Le représentant Seth Moulton, membre de la commission des services armés de la Chambre des représentants, a été encore plus direct, décrivant l’accord émergent comme « essentiellement un document de capitulation » de Trump au guide suprême iranien Mojtaba Khamenei.
"100 milliards de dollars d'argent des contribuables ont déjà été investis dans cette guerre, 14 Américains sont morts, et nous obtenons un accord qui rouvre simplement le détroit qui était déjà ouvert avant le début de la guerre ? En quoi est-ce une victoire ?" » demanda Moulton.

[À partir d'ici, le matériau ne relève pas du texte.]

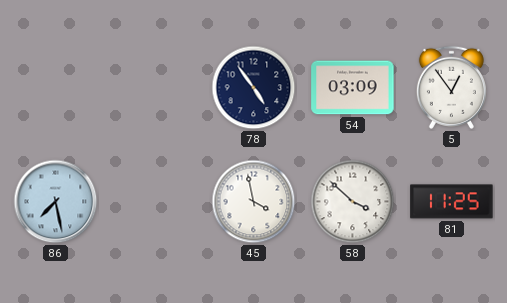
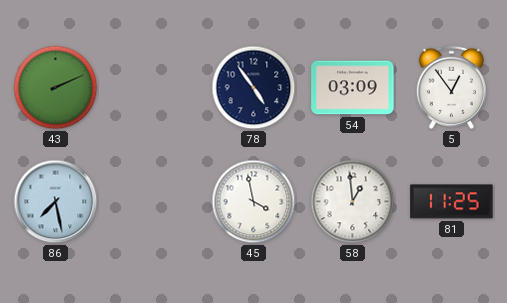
43: none -> 2:11
58: 3:52 -> 12:59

L’administration Trump affirme que l’accord représente un succès diplomatique important, mettant fin aux hostilités et rétablissant le trafic maritime à travers l’un des corridors énergétiques les plus importants au monde.
Pourtant, bon nombre des questions les plus controversées – notamment le sort des stocks d’uranium enrichi de l’Iran et la portée de l’allègement des sanctions – semblent avoir été reportées aux négociations de suivi attendues dans les 60 prochains jours.
Cette incertitude a poussé les partisans et les critiques à attendre les détails d’un accord qui pourrait bientôt faire l’objet d’une bataille majeure au Congrès.